La storia è ben nota: dopo un viaggio carico di presagi di morte, Thomas giunge in Transilvania; più volte messo in guardia dalla popolazione locale riguardo la presenza di un “nosferatu” che infesta quei luoghi, il malcapitato cade infine tra le spire di Orlok, che conferma con il suo aspetto sinistro e le sue abitudini inquietanti le storie che Thomas aveva frettolosamente bollato come semplici superstizioni. Il giovane si ritrova così prigioniero nella dimora del Conte: la fuga non è affare semplice e presto si trasforma in una corsa contro il tempo per salvare Wisborg e Ellen, in particolare, dalla piaga mortale che Orlok porta con sé; trasferitosi nella tenuta che ha acquisito alla periferia della cittadina, il Conte sembra infatti avere un rapporto molto stretto con la giovane, combattuta tra genuino e razionale orrore e desiderio ancestrale di abbandonarsi alla mostruosa creatura, che risveglia in lei un anelito di libertà sconosciuto.
A sostenere Thomas e Ellen nella loro battaglia contro il male sono il Professor Albin Eberhart Von Franz (Willem Dafoe), medico radiato dall’ordine per le sue particolari credenze, Friedrich Harding (Aaron Taylor-Johnson) e Anna Harding (Emma Corrin), amici della sfortunata coppia che ha indissolubilmente legato il suo destino a quello del Conte Orlok.
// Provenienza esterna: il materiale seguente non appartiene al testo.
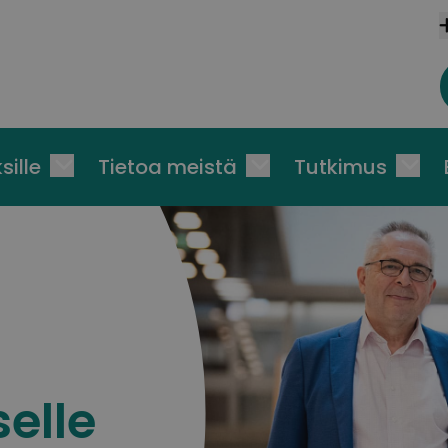
sille
Tietoa meistä
Tutkimus
elle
Come risulta evidente anche dal trailer, il film ricalca l’originale sia nella trama che nelle scelte stilistiche, con l’inserimento voluto, e in parte dovuto, di citazioni più o meno evidenti da parte di Eggers, che ha già dimostrato nei lungometraggi precedenti la capacità di elaborare con originalità il materiale a cui si ispira, regalando al pubblico un’esperienza cinematografica coinvolgente, oltre che visivamente sorprendente.
Che il vampiro, personaggio radicato nelle leggende popolari prima che nei racconti cinematografici, abbia tuttavia riservato al regista qualche insidia, in questo sontuoso adattamento? La domanda è lecita, soprattutto se si pensa al significato profondo che si cela dietro le fattezze inquietanti di una creatura capace di incarnare, attraverso i secoli, paure e desideri reconditi del genere umano. Molto si è detto, finora, riguardo i richiami del film alla pandemia, evocata dal morbo pestilenziale diffuso da Orlok, e riguardo il personaggio di Ellen, che in quest’ultima versione di “Nosferatu” dovrebbe rappresentare la chiave di volta di un discorso legato all’accettazione di sé, della propria oscurità come facente parte della natura umana, piuttosto che incarnare l’idea dell’innocenza sacrificata per combattere il male.
Il film ha esordito negli Stati Uniti per Natale con un grande successo al botteghino, mentre la critica si è espressa, come spesso succede, in modo ambivalente: troppo arduo, dunque, il confronto con il capolavoro di Murnau? Al pubblico e alla critica europei, in questo 2025 appena cominciato, l’ardua sentenza. Intanto, è impossibile non godere della lugubre bellezza che accompagna la pellicola, dai costumi alle scenografie, con una fotografia studiata per lasciare a bocca aperta il pubblico e richiami che viaggiano dal cinema alla pittura di Caspar David Friedrich, da scoprire fotogramma per fotogramma.